Solarium concepts

This section explains the concepts used by Solarium. It's not necessary to know this to use Solarium, but it will give you a better understanding of all the parts involved in handling a request. Especially useful if you want to work on the Solarium code, write an extension, or want to debug some issues you might encounter.

Usage modes

Solarium allows for three main modes of usage of the library: programmatically, by extending or by configuration. They all have there own pros and cons, the most optimal solution depends on your use case and also your personal preference. You can even mix the different modes if you want to, for instance creating a select query based on a config and programmatically changing it.

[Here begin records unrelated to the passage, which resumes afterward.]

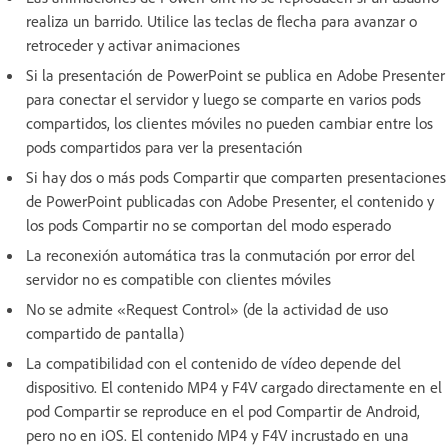
realiza un barrido. Utilice las teclas de flecha para avanzar o
retroceder y activar animaciones
Si la presentación de PowerPoint se publica en Adobe Presenter
para conectar el servidor y luego se comparte en varios pods
compartidos, los clientes móviles no pueden cambiar entre los
pods compartidos para ver la presentación
Si hay dos o más pods Compartir que comparten presentaciones
de PowerPoint publicadas con Adobe Presenter, el contenido y
los pods Compartir no se comportan del modo esperado
La reconexión automática tras la conmutación por error del
servidor no es compatible con clientes móviles
No se admite «Request Control» (de la actividad de uso
compartido de pantalla)
La compatibilidad con el contenido de vídeo depende del
dispositivo. El contenido MP4 y F4V cargado directamente en el
pod Compartir se reproduce en el pod Compartir de Android,
pero no en iOS. El contenido MP4 y F4V incrustado en una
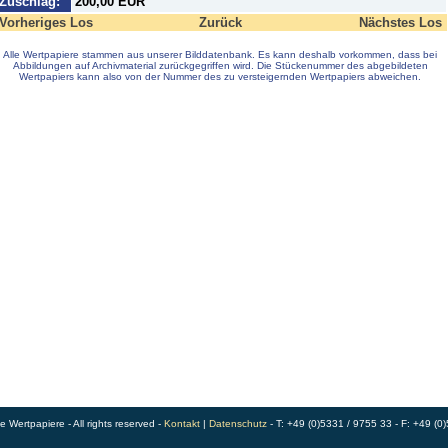
Zuschlag:
200,00 EUR
Vorheriges Los
Zurück
Nächstes Los
Alle Wertpapiere stammen aus unserer Bilddatenbank. Es kann deshalb vorkommen, dass bei
Abbildungen auf Archivmaterial zurückgegriffen wird. Die Stückenummer des abgebildeten
Wertpapiers kann also von der Nummer des zu versteigernden Wertpapiers abweichen.
Wertpapiere - All rights reserved -
Kontakt
|
Datenschutz
- T: +49 (0)5331 / 9755 33 - F: +49 (0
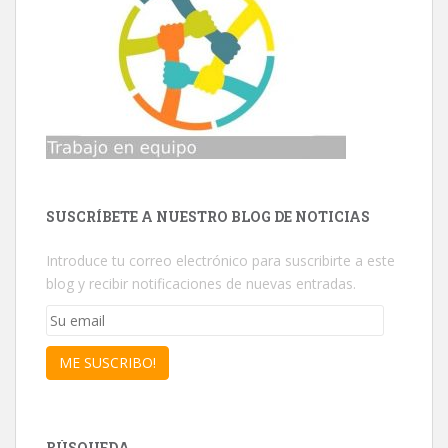
SUSCRÍBETE A NUESTRO BLOG DE NOTICIAS
Introduce tu correo electrónico para suscribirte a este
blog y recibir notificaciones de nuevas entradas.
Su
email
ME SUSCRIBO!
BÚSQUEDA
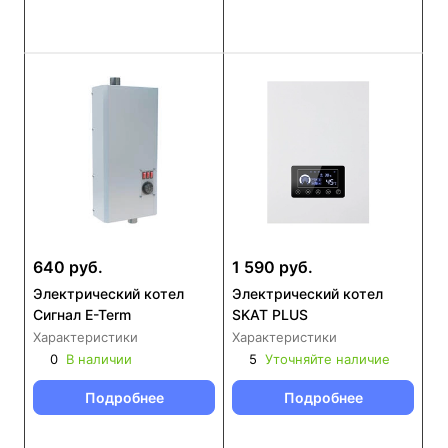
640 руб.
1 590 руб.
Электрический котел
Электрический котел
Сигнал E-Term
SKAT PLUS
Характеристики
Характеристики
0
В наличии
5
Уточняйте наличие
Подробнее
Подробнее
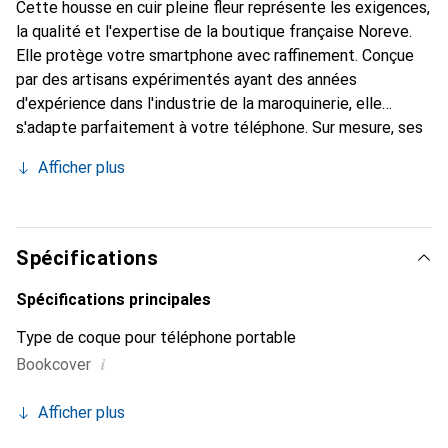
Cette housse en cuir pleine fleur représente les exigences,
la qualité et l'expertise de la boutique française Noreve.
Elle protège votre smartphone avec raffinement. Conçue
par des artisans expérimentés ayant des années
d'expérience dans l'industrie de la maroquinerie, elle
s'adapte parfaitement à votre téléphone. Sur mesure, ses
courbes délicates lui confèrent une véritable seconde
Afficher plus
peau. Elle devient l'accessoire chic et indispensable pour
votre smartphone. Reconnaître internationalement pour
ses produits de haute qualité, la marque Noreve est un
choix fiable pour une clientèle exigeante.
Spécifications
Spécifications principales
Type de coque pour téléphone portable
i
Bookcover
Afficher plus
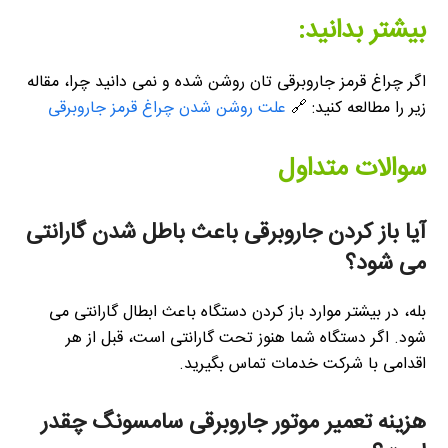
بیشتر بدانید:
اگر چراغ قرمز جاروبرقی تان روشن شده و نمی دانید چرا، مقاله
زیر را مطالعه کنید: 🔗
علت روشن شدن چراغ قرمز جاروبرقی
سوالات متداول
آیا باز کردن جاروبرقی باعث باطل شدن گارانتی
می شود؟
بله، در بیشتر موارد باز کردن دستگاه باعث ابطال گارانتی می
شود. اگر دستگاه شما هنوز تحت گارانتی است، قبل از هر
اقدامی با شرکت خدمات تماس بگیرید.
هزینه تعمیر موتور جاروبرقی سامسونگ چقدر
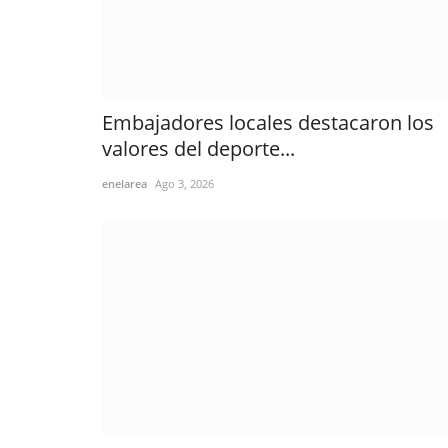
Embajadores locales destacaron los
valores del deporte...
enelarea
Ago 3, 2026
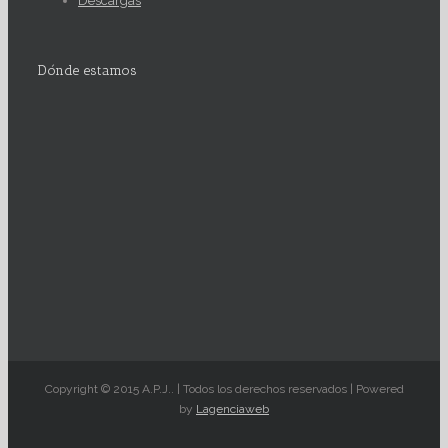
Descargas
Dónde estamos
Copyright © 2015 A.P.J.. | Todos los derechos reservados | Powered
by
Lagenciaweb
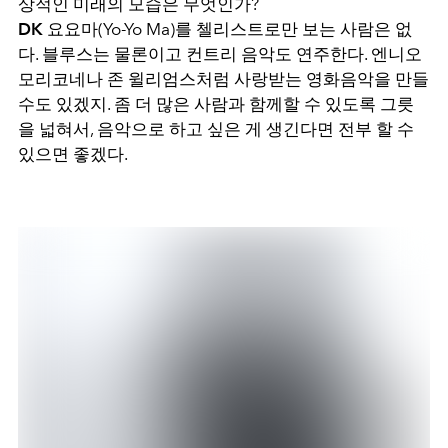
상적인 미래의 모습은 무엇인가?
DK
요요마(Yo-Yo Ma)를 첼리스트로만 보는 사람은 없
다. 블루스는 물론이고 컨트리 음악도 연주한다. 엔니오
모리코네나 존 윌리엄스처럼 사랑받는 영화음악을 만들
수도 있겠지. 좀 더 많은 사람과 함께할 수 있도록 그릇
을 넓혀서, 음악으로 하고 싶은 게 생긴다면 전부 할 수
있으면 좋겠다.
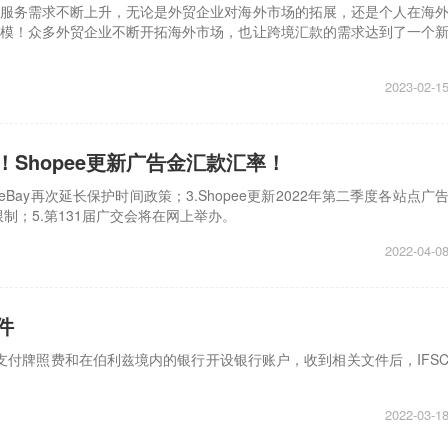
服务需求不断上升，无论是外贸企业对海外市场的拓展，还是个人在海
模！众多外贸企业不断开拓海外市场，也让跨境汇款的需求达到了一个
2023-02-1
Shopee更新广告金汇款汇率！
Bay再次延长保护时间政策；3.Shopee更新2022年第二季度各站点广
限制；5.第131届广交会将在网上举办。
2022-04-0
件
求支付牌照费和在伯利兹境内的银行开设银行账户，收到相关文件后，IFS
2022-03-1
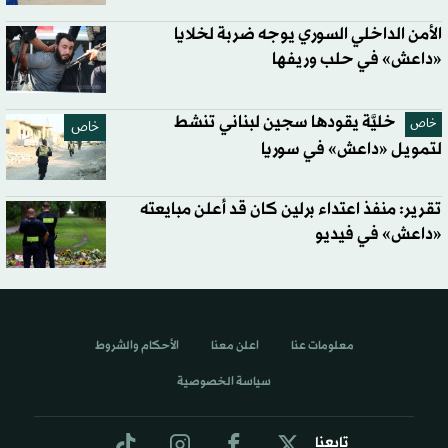
الأمن الداخلي السوري يوجه ضربة لخلايا
«داعش» في حلب وريفها
خليَّة يقودها سجين لبناني تنشط
خاص
خاص
لتمويل «داعش» في سوريا
تقرير: منفذ اعتداء برلين كان قد أعلن مبايعته
«داعش» في فيديو
معلومات عنا
اعلن معنا
الأحكام والشروط
سياسة الخصوصية
تابعنا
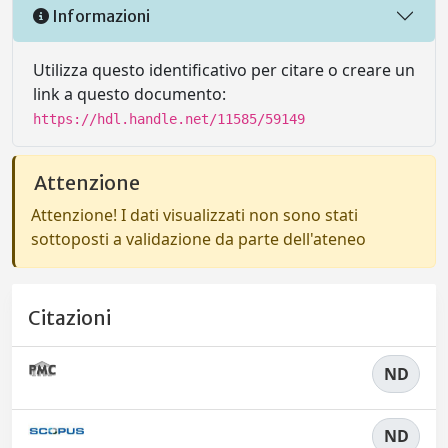
Informazioni
Utilizza questo identificativo per citare o creare un
link a questo documento:
https://hdl.handle.net/11585/59149
Attenzione
Attenzione! I dati visualizzati non sono stati
sottoposti a validazione da parte dell'ateneo
Citazioni
ND
ND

Currently only the programmatic and extending modes support all features, the configuration mode doesn't support some complex cases. This might be improved over time but there will always be limits to what is possible with configuration only, without creating very complex configurations.

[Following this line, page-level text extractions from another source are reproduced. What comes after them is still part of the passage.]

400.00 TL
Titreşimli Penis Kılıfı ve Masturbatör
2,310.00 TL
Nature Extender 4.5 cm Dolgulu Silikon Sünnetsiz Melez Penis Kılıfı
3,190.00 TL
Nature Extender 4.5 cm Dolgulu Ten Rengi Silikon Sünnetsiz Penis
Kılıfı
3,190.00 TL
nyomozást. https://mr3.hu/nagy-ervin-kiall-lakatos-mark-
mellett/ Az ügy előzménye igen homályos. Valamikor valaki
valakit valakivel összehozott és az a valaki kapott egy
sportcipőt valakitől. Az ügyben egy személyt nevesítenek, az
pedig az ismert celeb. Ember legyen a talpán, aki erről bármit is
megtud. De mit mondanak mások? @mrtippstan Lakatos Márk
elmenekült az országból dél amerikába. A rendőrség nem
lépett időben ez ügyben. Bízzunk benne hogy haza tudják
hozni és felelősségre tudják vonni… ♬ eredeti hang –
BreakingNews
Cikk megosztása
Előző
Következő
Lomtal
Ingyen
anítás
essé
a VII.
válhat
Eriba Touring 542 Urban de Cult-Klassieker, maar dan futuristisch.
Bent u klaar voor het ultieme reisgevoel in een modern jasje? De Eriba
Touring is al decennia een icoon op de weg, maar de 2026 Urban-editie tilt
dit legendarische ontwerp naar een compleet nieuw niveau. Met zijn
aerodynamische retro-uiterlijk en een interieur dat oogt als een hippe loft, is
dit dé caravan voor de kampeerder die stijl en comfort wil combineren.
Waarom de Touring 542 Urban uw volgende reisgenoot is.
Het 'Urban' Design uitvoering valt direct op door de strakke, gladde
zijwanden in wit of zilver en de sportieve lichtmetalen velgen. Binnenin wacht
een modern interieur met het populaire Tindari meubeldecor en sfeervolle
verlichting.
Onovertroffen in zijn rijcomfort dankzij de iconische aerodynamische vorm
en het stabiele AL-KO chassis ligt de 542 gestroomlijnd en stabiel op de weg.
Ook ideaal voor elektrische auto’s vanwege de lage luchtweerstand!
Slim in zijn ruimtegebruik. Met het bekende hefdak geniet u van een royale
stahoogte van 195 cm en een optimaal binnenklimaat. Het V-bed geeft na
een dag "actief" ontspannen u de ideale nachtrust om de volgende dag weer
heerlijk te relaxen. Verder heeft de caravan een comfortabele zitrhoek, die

The configuration mode supports an array as input or an object that implements the toArray() method (this is also compatible with the Zend Framework Zend_Config component).

The three modes apply to all Solarium classes that extend Solarium\Core\Configurable. This includes all Solarium classes that are intended for direct usage, e.g. the query classes, filterqueries, components etcetera. You can check to API for a class to see if it supports config mode.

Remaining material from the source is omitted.